Thank you for helping me out. 
-Sean O:wave:


----------



## Jungle Jack (Jul 28, 2009)

Hello,
I am quite fond of your list so far. B&W has really stepped up their game with the 600 Series as the competition in that pricerange is fierce and I was quite impressed with them. 

The Klipschs will win the most sound for the pound (on Dollar for us) as they are more efficient than most any other choice out there. The trick is whether or not you like the way they sound.

Monitor Audio is fantastic as well and has scores of satisfied Owners. In truth, I would not fault you for any of the choices made out of the three listed.

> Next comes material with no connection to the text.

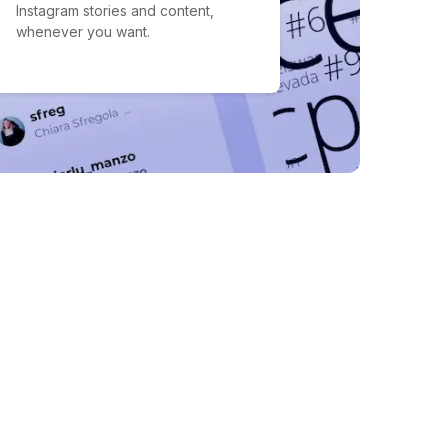
Instagram stories and content,
whenever you want.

When Home, I would also check out Paradigm and PSB as they also make fantastic Speakers. Better yet, you can find PSB's heavily discounted online when looking at prior generations and they are still splendid Speakers.
Also, MartinLogan has released a true Electrostat with the current Xstat Panel for 2000 Dollars which is a major change for Martin Logan.
Cheers,
JJ


----------



## Sean O (Nov 29, 2009)

I forgot to add the

Tannoy Revolution Signature DC6T Tower Speaker

I have never heard them and do not think a dealer is around the Austin area. I could then keep all of my speakers in the Tannoy line.I could get them for about 1,100 a each.

I will look into Monitor Audio


----------